Jones James W, Antle John M, Basso Bruno, Boote Kenneth J, Conant Richard T, Foster Ian, Godfray H Charles J, Herrero Mario, Howitt Richard E, Janssen Sander, Keating Brian A, Munoz-Carpena Rafael, Porter Cheryl H, Rosenzweig Cynthia, Wheeler Tim R
University of Florida, Agricultural and Biological Engineering Department, Museum Road, Gainesville, FL 32611, USA.
Oregon State University, USA.
Agric Syst. 2017 Jul;155:240-254. doi: 10.1016/j.agsy.2016.05.014.

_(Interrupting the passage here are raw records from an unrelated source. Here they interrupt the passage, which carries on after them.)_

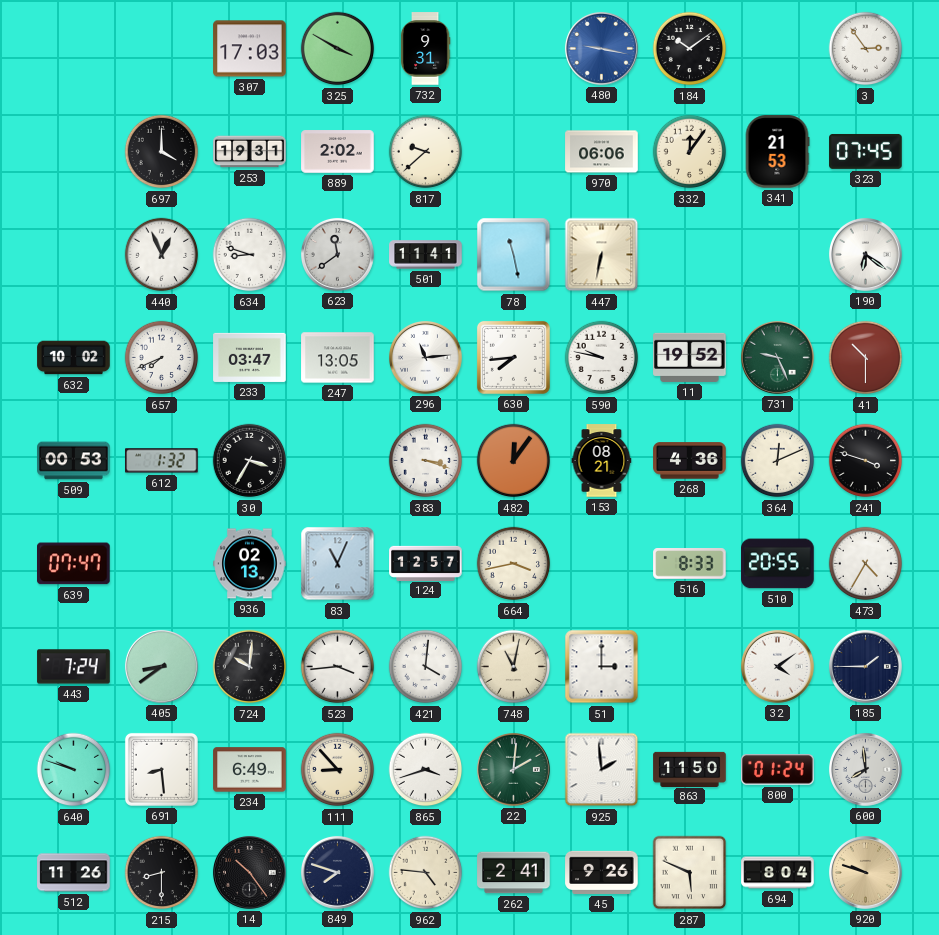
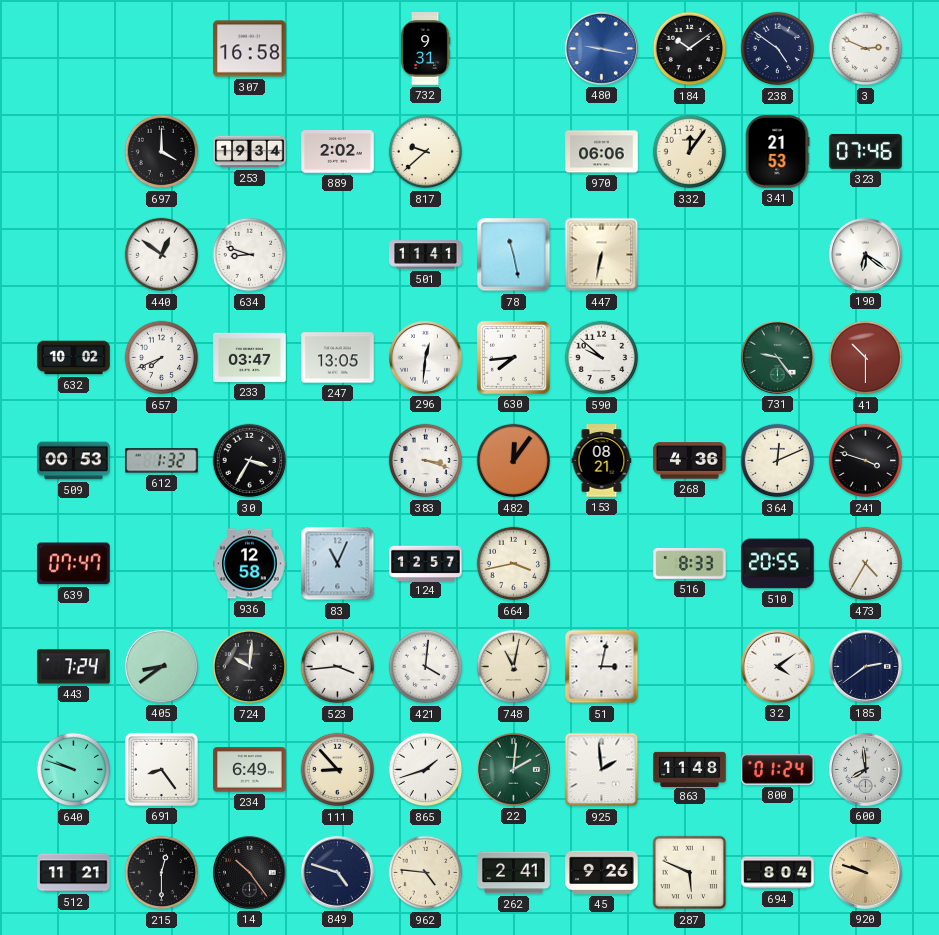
307: 17:03 -> 16:58
325: 3:50 -> none
238: none -> 4:51
3: 2:54 -> 2:49
253: 19:31 -> 19:34
323: 07:45 -> 07:46
440: 12:56 -> 12:51
623: 11:39 -> none
296: 11:14 -> 12:31
590: 9:47 -> 9:52
11: 19:52 -> none
731: 9:26 -> 9:24
936: 02:13 -> 12:58
51: 3:00 -> 3:02
185: 1:45 -> 2:39
691: 8:29 -> 8:24
865: 3:42 -> 1:42
863: 11:50 -> 11:48
512: 11:26 -> 11:21
215: 8:30 -> 12:30
849: 7:48 -> 4:48
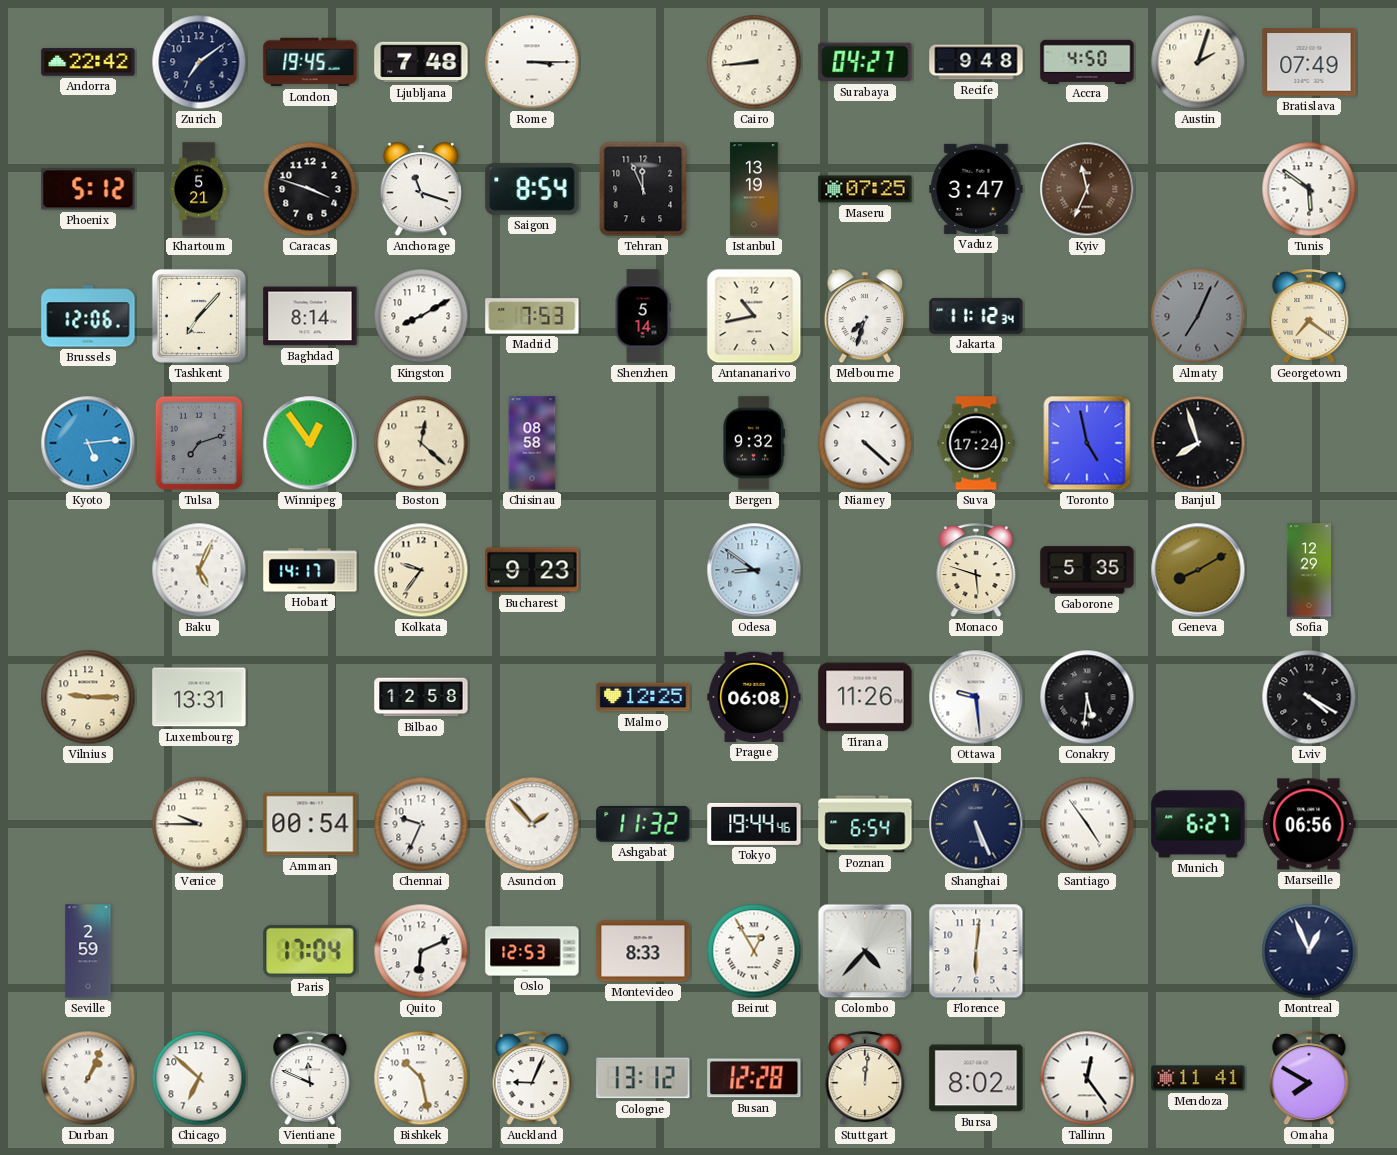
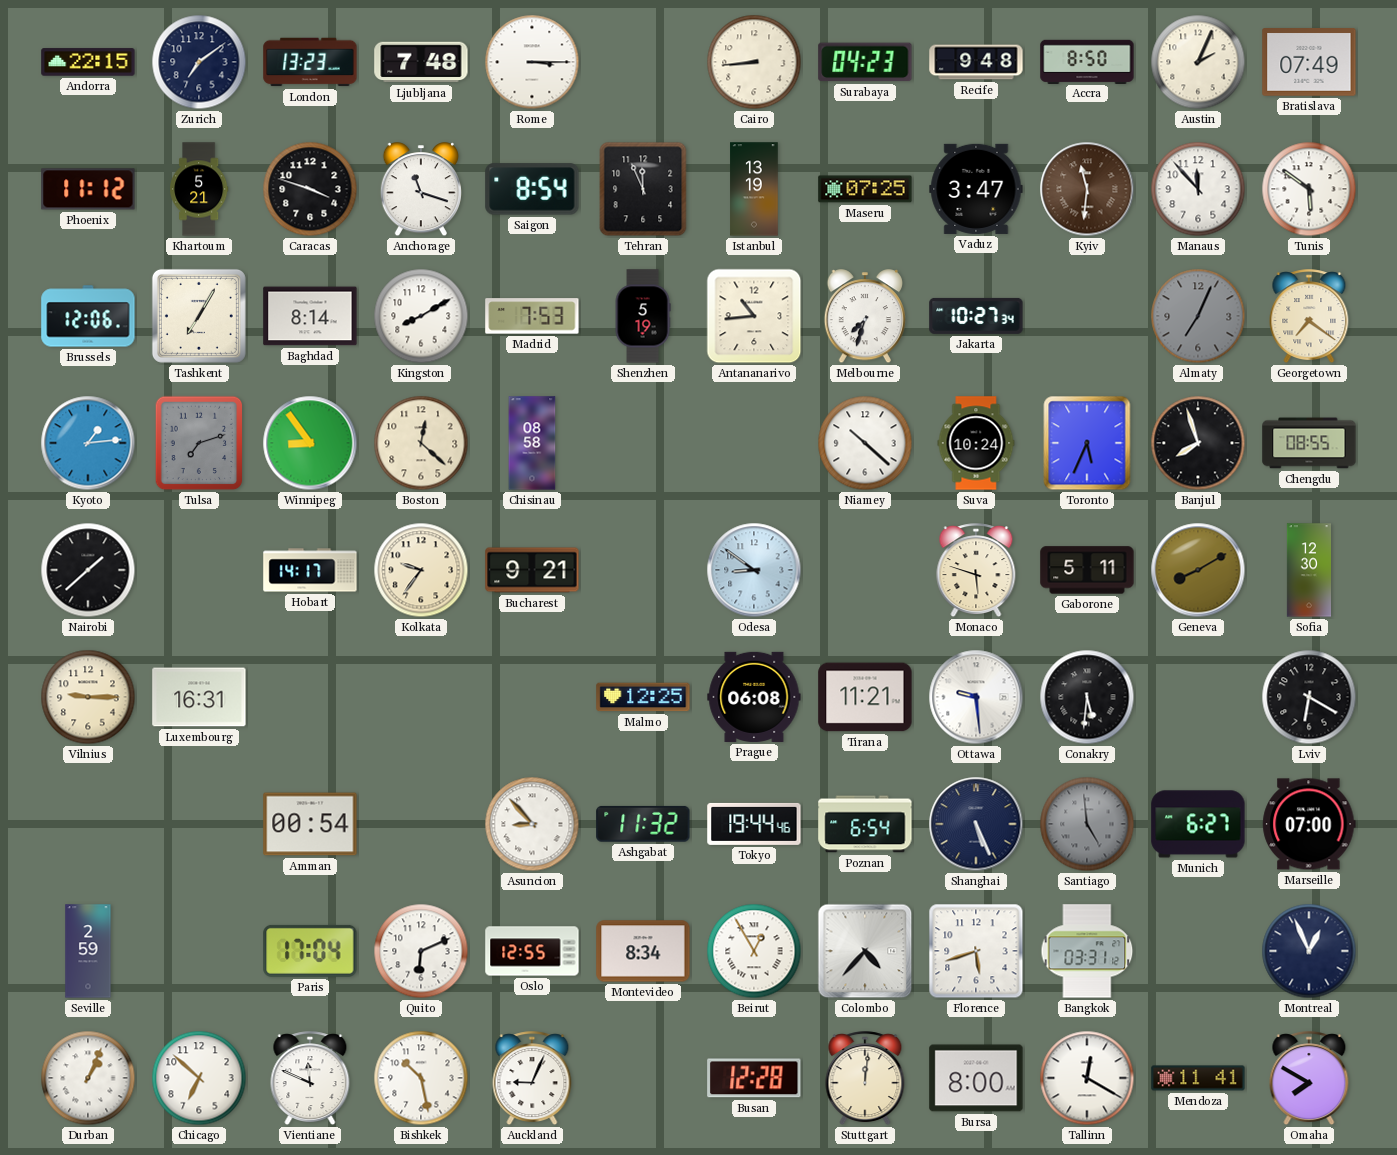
Andorra: 22:42 -> 22:15
London: 19:45 -> 13:23
Surabaya: 04:27 -> 04:23
Accra: 4:50 -> 8:50
Austin: 2:03 -> 2:04
Phoenix: 5:12 -> 11:12
Kyiv: 11:34 -> 11:31
Manaus: none -> 11:53
Tashkent: 7:07 -> 7:05
Shenzhen: 5:14 -> 5:19
Antananarivo: 10:43 -> 10:44
Jakarta: 11:12 -> 10:27
Kyoto: 5:14 -> 1:14
Winnipeg: 12:54 -> 8:54
Bergen: 9:32 -> none
Niamey: 4:22 -> 10:22
Suva: 17:24 -> 10:24
Toronto: 4:58 -> 5:34
Chengdu: none -> 08:55
Nairobi: none -> 1:38
Baku: 5:04 -> none
Bucharest: 9:23 -> 9:21
Gaborone: 5:35 -> 5:11
Sofia: 12:29 -> 12:30
Luxembourg: 13:31 -> 16:31
Bilbao: 12:58 -> none
Tirana: 11:26 -> 11:21
Lviv: 4:20 -> 6:20
Venice: 9:45 -> none
Chennai: 9:34 -> none
Asuncion: 1:53 -> 8:53
Santiago: 4:54 -> 4:59
Santiago dial: white -> grey
Marseille: 06:56 -> 07:00
Oslo: 12:53 -> 12:55
Montevideo: 8:33 -> 8:34
Florence: 6:01 -> 5:42
Bangkok: none -> 03:31
Cologne: 13:12 -> none
Bursa: 8:02 -> 8:00
Tallinn: 12:24 -> 12:20
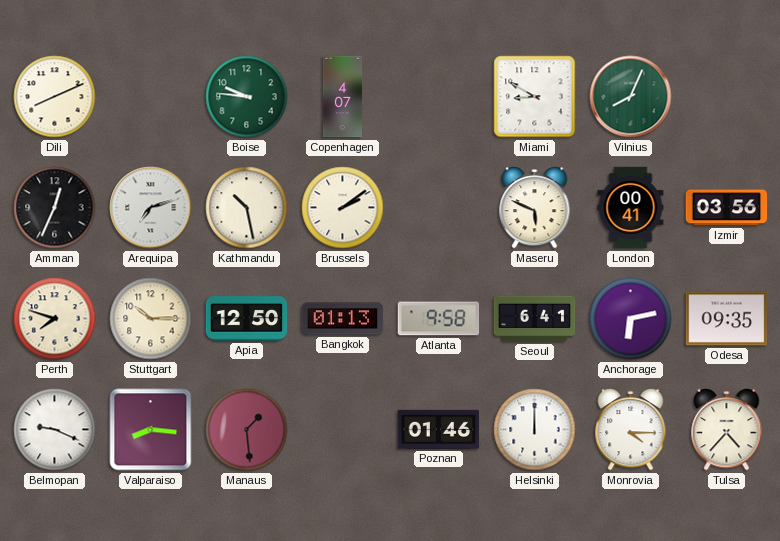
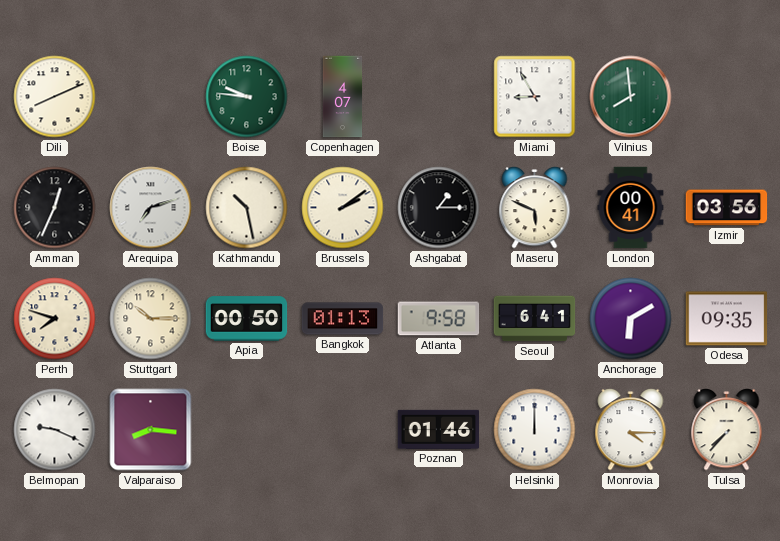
Miami: 8:50 -> 8:55
Vilnius: 8:04 -> 7:59
Ashgabat: none -> 1:15
Apia: 12:50 -> 00:50
Anchorage: 6:13 -> 6:10
Manaus: 1:29 -> none
Tulsa: 4:37 -> 7:37
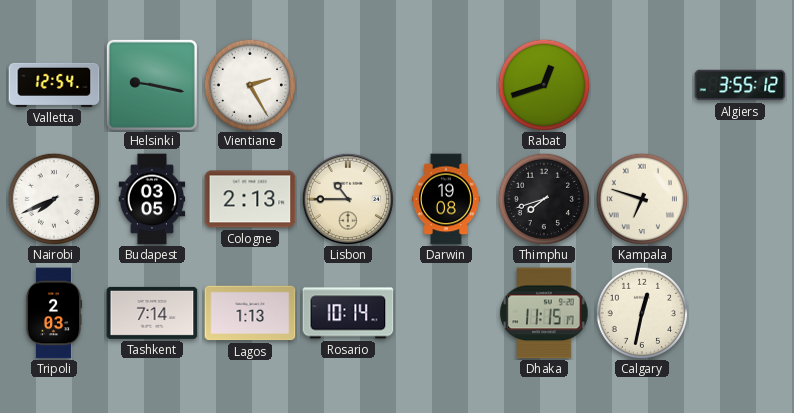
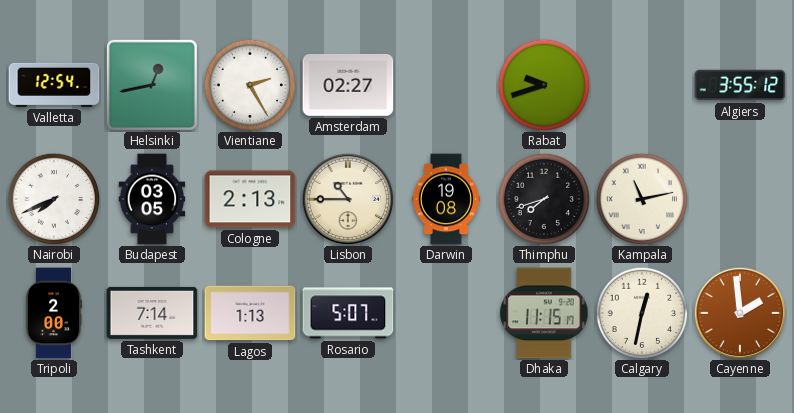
Helsinki: 9:17 -> 12:43
Amsterdam: none -> 02:27
Rabat: 12:42 -> 9:42
Kampala: 6:48 -> 11:13
Tripoli: 2:03 -> 2:00
Rosario: 10:14 -> 5:07
Cayenne: none -> 1:59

Agricultural systems science generates knowledge that allows researchers to consider complex problems or take informed agricultural decisions. The rich history of this science exemplifies the diversity of systems and scales over which they operate and have been studied. Modeling, an essential tool in agricultural systems science, has been accomplished by scientists from a wide range of disciplines, who have contributed concepts and tools over more than six decades. As agricultural scientists now consider the "next generation" models, data, and knowledge products needed to meet the increasingly complex systems problems faced by society, it is important to take stock of this history and its lessons to ensure that we avoid re-invention and strive to consider all dimensions of associated challenges. To this end, we summarize here the history of agricultural systems modeling and identify lessons learned that can help guide the design and development of next generation of agricultural system tools and methods. A number of past events combined with overall technological progress in other fields have strongly contributed to the evolution of agricultural system modeling, including development of process-based bio-physical models of crops and livestock, statistical models based on historical observations, and economic optimization and simulation models at household and regional to global scales. Characteristics of agricultural systems models have varied widely depending on the systems involved, their scales, and the wide range of purposes that motivated their development and use by researchers in different disciplines. Recent trends in broader collaboration across institutions, across disciplines, and between the public and private sectors suggest that the stage is set for the major advances in agricultural systems science that are needed for the next generation of models, databases, knowledge products and decision support systems. The lessons from history should be considered to help avoid roadblocks and pitfalls as the community develops this next generation of agricultural systems models.
农业系统科学所产生的知识,能让研究人员思考复杂问题或做出明智的农业决策。这门科学悠久的历史体现了其运作及研究的系统和尺度的多样性。建模是农业系统科学中的一项重要工具,六十多年来,来自众多学科的科学家都参与其中,贡献了各种概念和工具。如今,随着农业科学家开始思考应对社会日益复杂的系统问题所需的“下一代”模型、数据和知识产品,回顾这段历史及其经验教训十分重要,以确保我们避免重复发明,并努力考虑相关挑战的各个方面。为此,我们在此总结农业系统建模的历史,并找出可资借鉴的经验教训,以指导下一代农业系统工具和方法的设计与开发。过去的一系列事件,再加上其他领域的整体技术进步,极大地推动了农业系统建模的发展,包括基于过程的作物和牲畜生物物理模型、基于历史观测的统计模型,以及家庭、区域到全球尺度的经济优化和模拟模型。农业系统模型的特点因所涉及的系统、其尺度以及不同学科研究人员开发和使用这些模型的广泛目的而有很大差异。机构间、学科间以及公共和私营部门之间更广泛合作 的近期趋势表明,农业系统科学取得重大进展的阶段已经来临,这些进展是下一代模型、数据库、知识产品和决策支持系统所必需的。在该领域开发下一代农业系统模型时,应借鉴历史经验教训,以避免障碍和陷阱。